══ ENTRIES SUPPLIED ══

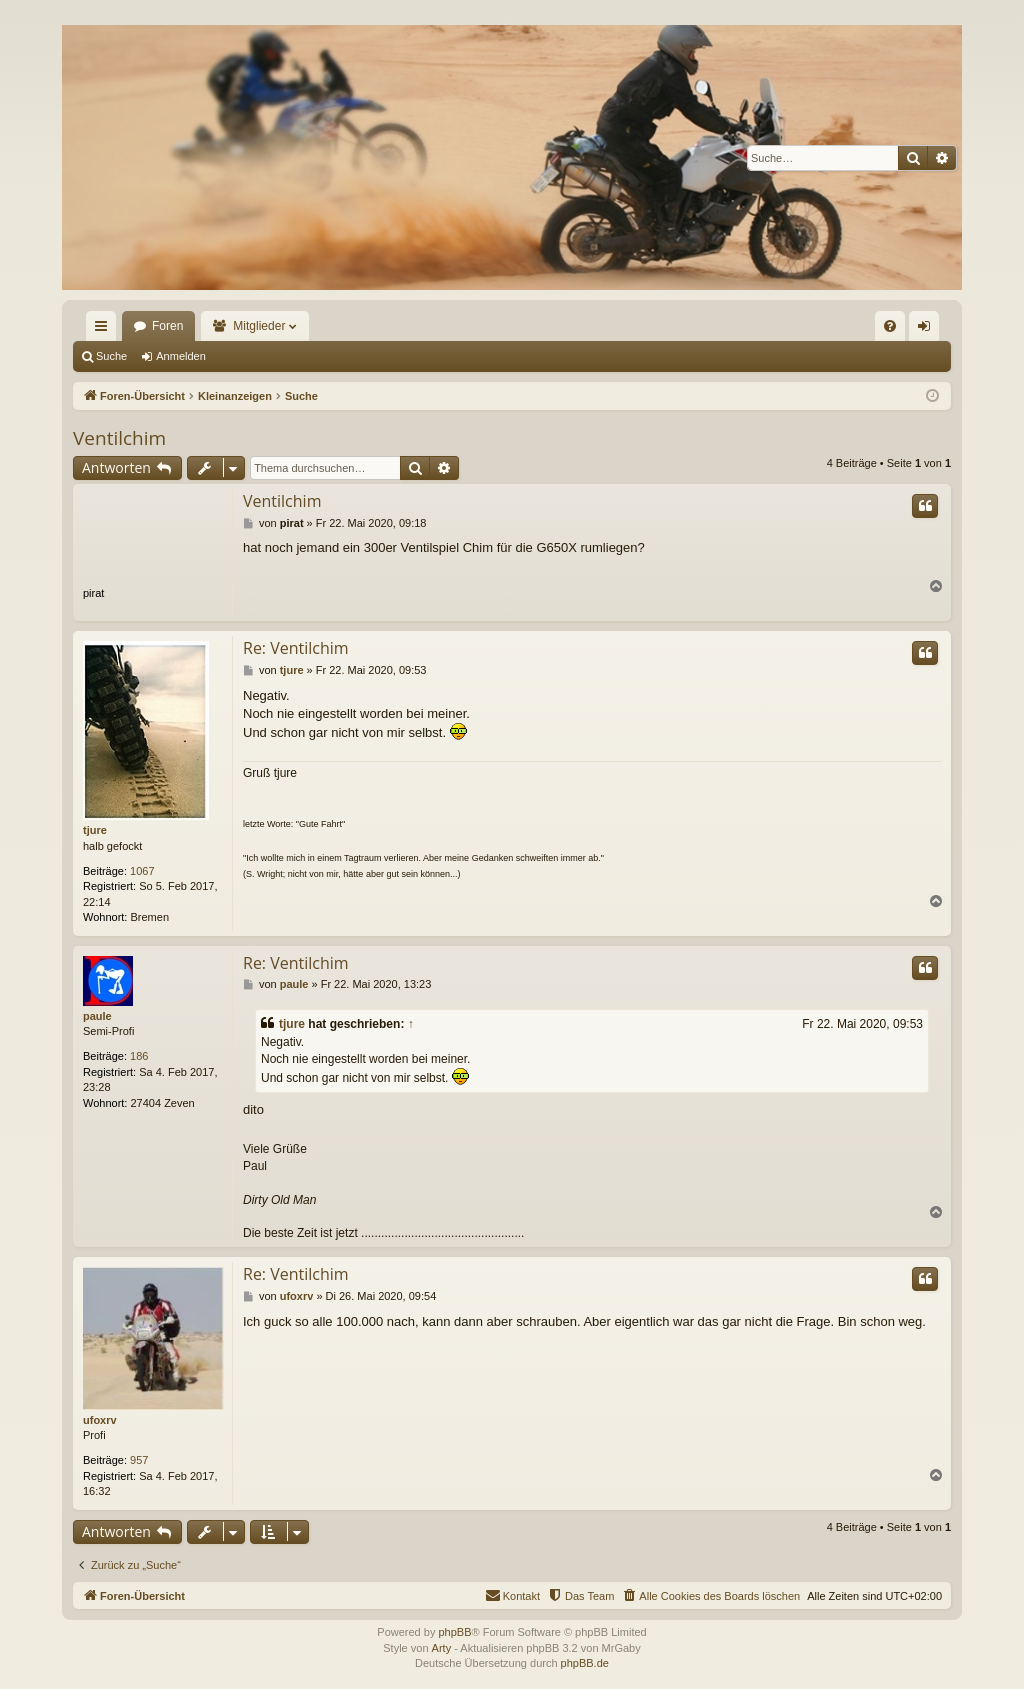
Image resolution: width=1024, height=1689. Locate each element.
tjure (95, 830)
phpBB (454, 1632)
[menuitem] (890, 326)
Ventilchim (119, 438)
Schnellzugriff (105, 330)
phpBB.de (585, 1663)
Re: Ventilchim (296, 648)
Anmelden (181, 356)
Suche (111, 356)
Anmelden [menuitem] (928, 330)
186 (139, 1056)
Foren (167, 326)
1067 (142, 871)
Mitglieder (259, 326)
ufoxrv (100, 1420)
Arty (442, 1648)
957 (139, 1460)
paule (97, 1016)
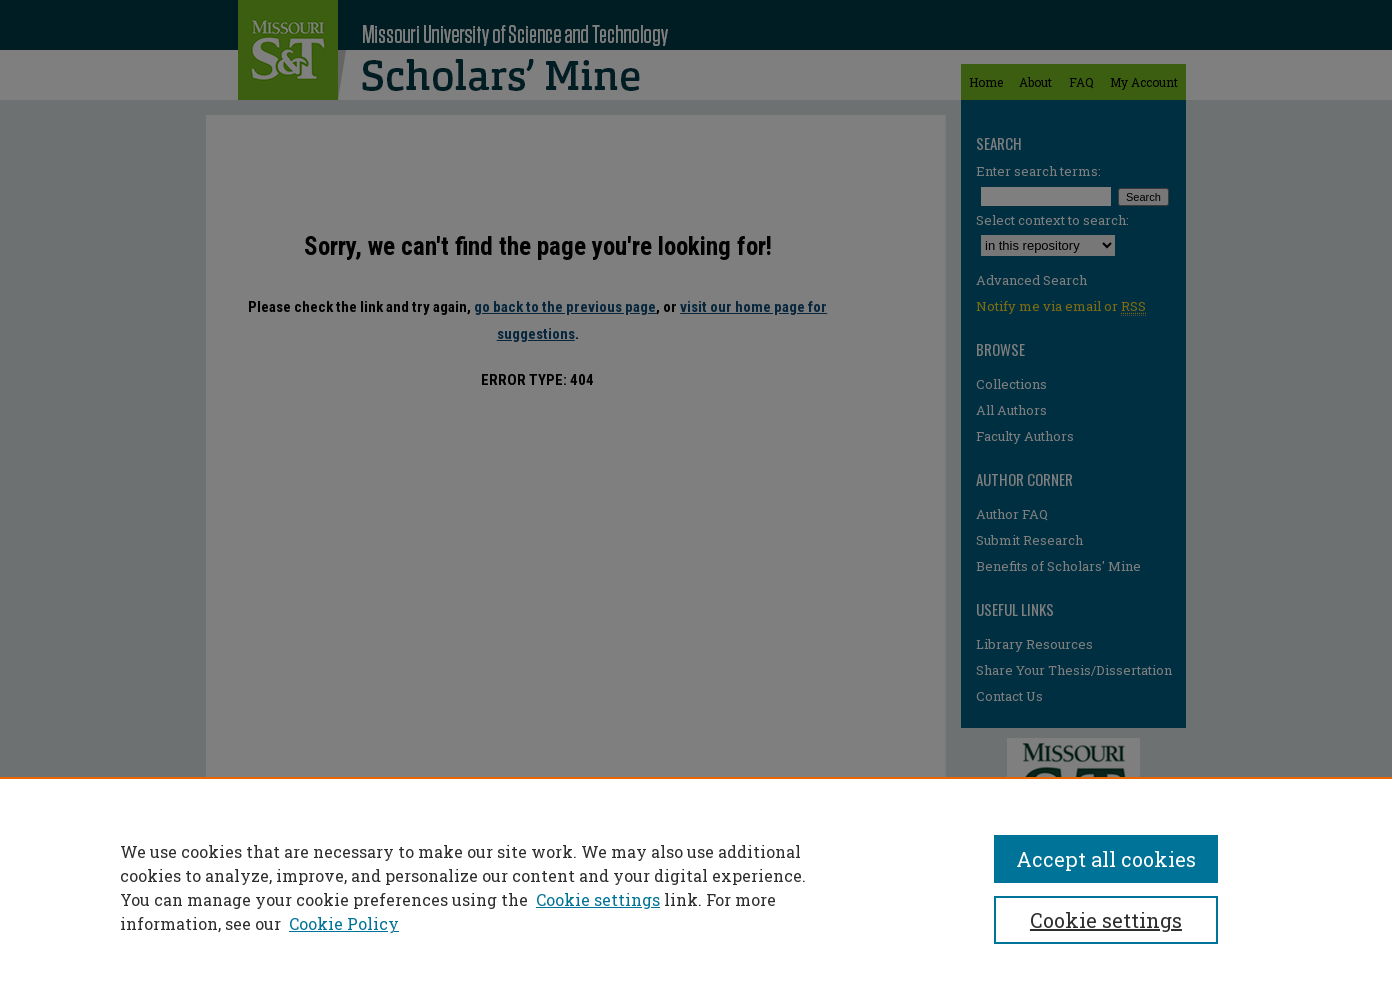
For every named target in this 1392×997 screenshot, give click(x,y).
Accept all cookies (1106, 859)
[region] (696, 887)
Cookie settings (598, 899)
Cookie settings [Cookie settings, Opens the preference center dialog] (1106, 920)
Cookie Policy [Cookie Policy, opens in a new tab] (344, 923)
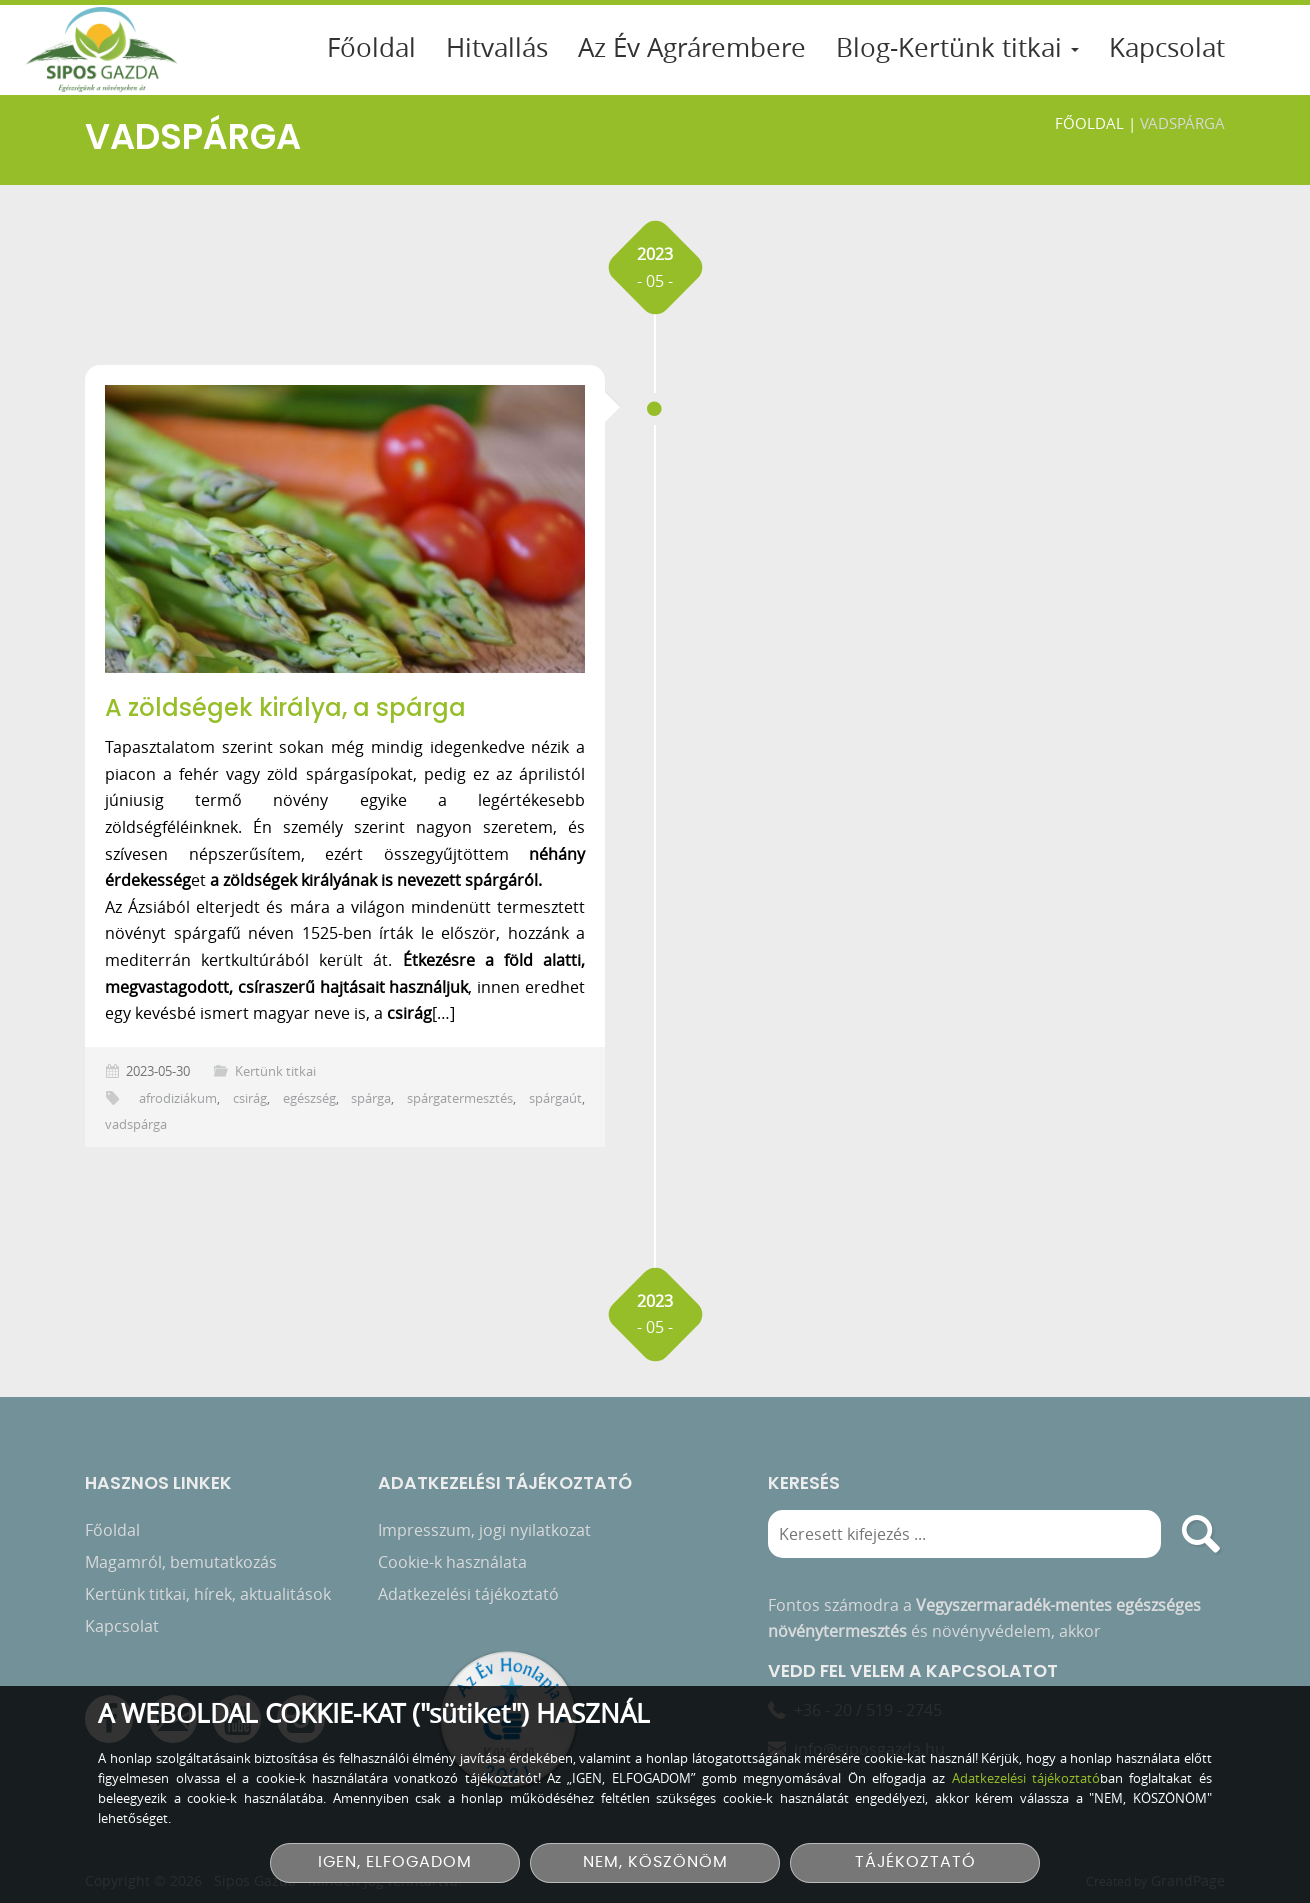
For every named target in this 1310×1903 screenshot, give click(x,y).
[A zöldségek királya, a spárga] (345, 529)
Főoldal (371, 47)
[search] (1201, 1541)
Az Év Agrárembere (692, 47)
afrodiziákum (178, 1098)
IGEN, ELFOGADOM (395, 1862)
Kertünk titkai (275, 1071)
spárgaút (555, 1098)
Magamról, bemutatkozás (181, 1569)
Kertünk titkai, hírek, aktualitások (208, 1601)
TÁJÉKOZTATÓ (915, 1862)
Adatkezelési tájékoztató (468, 1601)
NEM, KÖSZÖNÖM (655, 1862)
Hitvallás (497, 47)
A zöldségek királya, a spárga (285, 707)
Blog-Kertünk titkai (957, 47)
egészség (309, 1098)
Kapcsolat (1167, 47)
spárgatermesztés (460, 1098)
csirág (250, 1098)
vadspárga (136, 1124)
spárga (371, 1098)
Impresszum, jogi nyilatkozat (484, 1537)
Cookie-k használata (452, 1569)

═══

### ASSIGNMENT:
Look above for the line containing "Az Év Agrárembere (692, 47)", then transcribe it and all lines after it through the last, exactly and with nothing else.

### OUTPUT BELOW:
Az Év Agrárembere (692, 47)
afrodiziákum (178, 1098)
IGEN, ELFOGADOM (395, 1862)
Kertünk titkai (275, 1071)
spárgaút (555, 1098)
Magamról, bemutatkozás (181, 1569)
Kertünk titkai, hírek, aktualitások (208, 1601)
TÁJÉKOZTATÓ (915, 1862)
Adatkezelési tájékoztató (468, 1601)
NEM, KÖSZÖNÖM (655, 1862)
Hitvallás (497, 47)
A zöldségek királya, a spárga (285, 707)
Blog-Kertünk titkai (957, 47)
egészség (309, 1098)
Kapcsolat (1167, 47)
spárgatermesztés (460, 1098)
csirág (250, 1098)
vadspárga (136, 1124)
spárga (371, 1098)
Impresszum, jogi nyilatkozat (484, 1537)
Cookie-k használata (452, 1569)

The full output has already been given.